I was drawn to acting back in my youth. I had opportunities to explore this craft and played character roles in high school and college productions. Then I spent some time studying improv at The Second City in Chicago. While I did not “make it” as a career, the rush of performing has never left me.

In a performance there is this moment, just before the curtain opens or the lights go on, where a sacred space exists between the audience and the actors. It is a space of anticipation on both sides of the curtain. In this space, all things are possible. There is a sweet suspension of time, balancing what will be with what has been. And then the balance tips and momentum takes over.

I am experiencing such a space right now, at this stage of my life, but with new insight and added appreciation for what I can learn. At times I am the audience, waiting to receive a new learning and hoping to be carried away. At other times, I am the performer, anticipating how I will pace my delivery and wondering whether what I am offering will be accepted and embraced.

Confluence

This is not the first time I have experienced such a threshold. I remember graduating from college, not really knowing who I was or what I would grow into, but keenly aware that I was leaving a space that had nurtured me as I matured. I was leaving that safe haven and moving into the unknown somewhat blindly and taking on faith that the journey would unfold with relatively few barriers.

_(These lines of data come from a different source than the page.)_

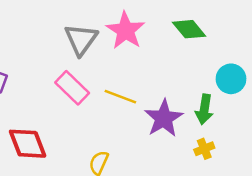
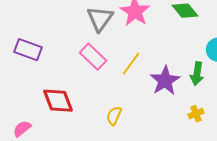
yellow line: (120, 97) -> (131, 64), turned -75
yellow cross: (204, 149) -> (196, 114), moved

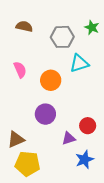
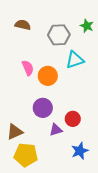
pink semicircle: (20, 70) -> (28, 68), moved
red circle: (88, 126) -> (73, 119), moved
purple triangle: (69, 138) -> (56, 130), moved

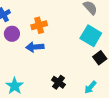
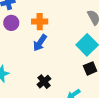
blue arrow: (35, 47) -> (40, 43), moved, turned -66

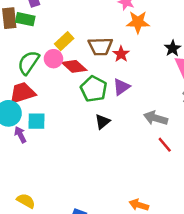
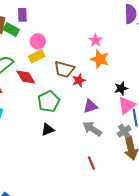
pink circle: (53, 59) -> (38, 41), moved
red diamond: (74, 66) -> (26, 77), moved
purple triangle: (121, 87) -> (90, 106), moved
gray arrow: (156, 118) -> (92, 129), moved

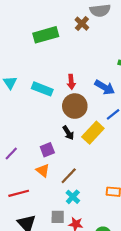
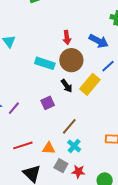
cyan rectangle: (42, 89) -> (45, 63), moved
orange triangle: (43, 170) -> (49, 148), moved, turned -32
gray square: (58, 217) -> (61, 166), turned 32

Now I am transitioning from being someone defined by her career into a different version of myself, where what I do defines me far less than what I think and feel. The obstacles and barriers I did encounter during the intervening years turned out to be not only survivable, but actually necessary to my ultimate growth.

Reciprocity

At this point in my life, I am exploring nuances of give and take. I spent most of my career as a giver. It is a role that I am very comfortable playing. Now, however, I am learning about what it means to be on the taking end.

My life-long pride of being able to do things by myself is now giving way to the shared enjoyment of having people do things with me and for me. It is also shining a light (holding a mirror?) to the things I am no longer able to do for myself or even want to do for myself. Pride is grudgingly giving way to humility and acceptance. And inevitably, joy.

As Above/So Below

In my liminal space I am keenly aware of the interrelationship between the material world that surrounds me and the inner world (divine) that occupies my thoughts. There are moments when I am driving at either an early morning hour or a late-night hour, when I am the external observer of homes where lives are being lived. As I drive down the empty streets, I am fully present to my own experience of being part of, yet separate from these lives.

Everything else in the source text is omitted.